Every spring the cherry trees in Japan put on a beautiful display of blossom. Tourists flock from all over the world to see the trees burst into bloom. In October 2017, more than 350 cherry trees bloomed 6 months earlier due to typhoons and irregular weather caused by climate change. This is a problem as the insects that pollinate them are not out and feeding at that time of year. This means the pollinators will get less food in the spring when the cherry trees would normally blossom, and the cherry blossoms may not get pollinated. If the cherry blossoms do not get pollinated, there will be no cherry fruits that year.
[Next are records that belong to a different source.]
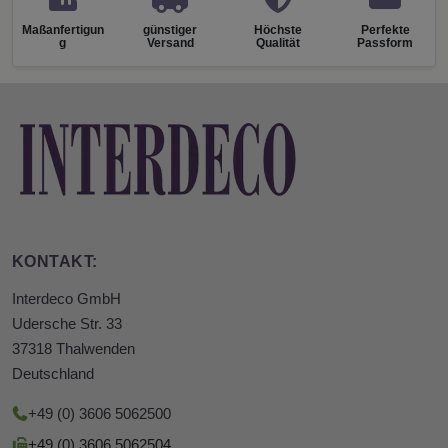
Maßanfertigun
günstiger
Höchste
Perfekte
g
Versand
Qualität
Passform
KONTAKT:
Interdeco GmbH
Udersche Str. 33
37318 Thalwenden
Deutschland
+49 (0) 3606 5062500
+49 (0) 3606 5062504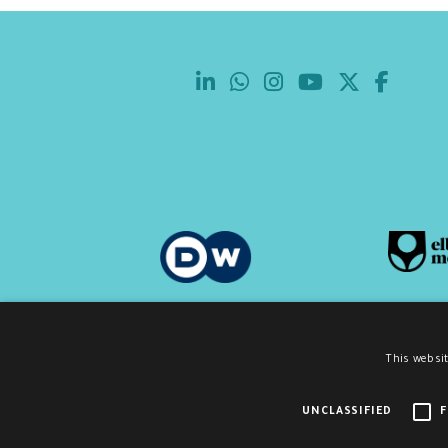
This websit
UNCLASSIFIED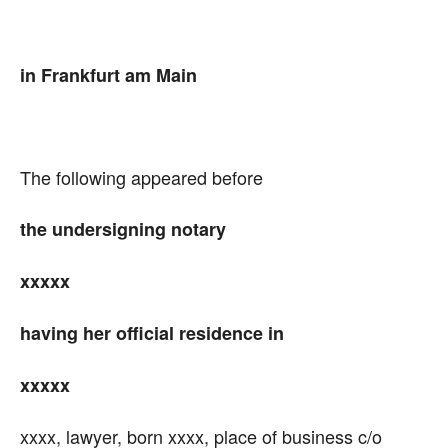
in Frankfurt am Main
The following appeared before
the undersigning notary
xxxxx
having her official residence in
xxxxx
xxxx, lawyer, born xxxx, place of business c/o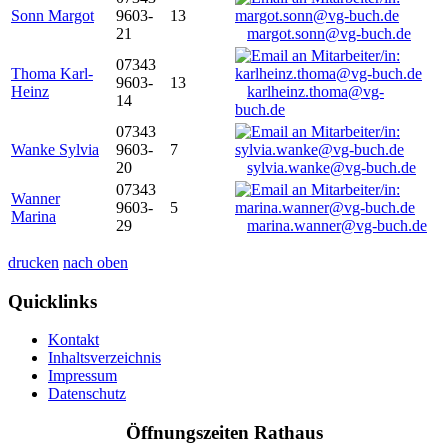
Sonn Margot
9603-
13
21
margot.sonn@vg-buch.de
07343
Thoma Karl-
9603-
13
Heinz
karlheinz.thoma@vg-
14
buch.de
07343
Wanke Sylvia
9603-
7
20
sylvia.wanke@vg-buch.de
07343
Wanner
9603-
5
Marina
29
marina.wanner@vg-buch.de
drucken
nach oben
Quicklinks
Kontakt
Inhaltsverzeichnis
Impressum
Datenschutz
Öffnungszeiten Rathaus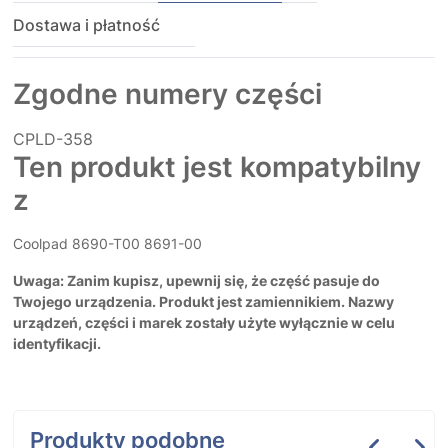
Dostawa i płatność
Zgodne numery części
CPLD-358
Ten produkt jest kompatybilny
z
Coolpad 8690-T00 8691-00
Uwaga: Zanim kupisz, upewnij się, że część pasuje do
Twojego urządzenia. Produkt jest zamiennikiem. Nazwy
urządzeń, części i marek zostały użyte wyłącznie w celu
identyfikacji.
Produkty podobne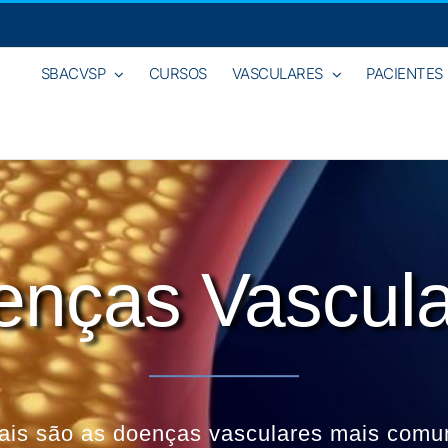
SBACVSP
CURSOS
VASCULARES
PACIENTES
enças Vascula
ais são as doenças vasculares mais comu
The golden toad is a species that is now extinct and the main cause of the extinction was climate change. A long drought caused their mountaintop cloud forest habitat to dry up and the last remaining golden toad was lost in 1989.
The orange-spotted filefish is highly sensitive to warm water. It only liked to live in water that is a certain temperature. The animal went extinct in Japan during an episode of warmer ocean temperatures in 1988.
It is estimated that between 18% and 35% of plant and animal species will become extinct by 2050 due to climate change.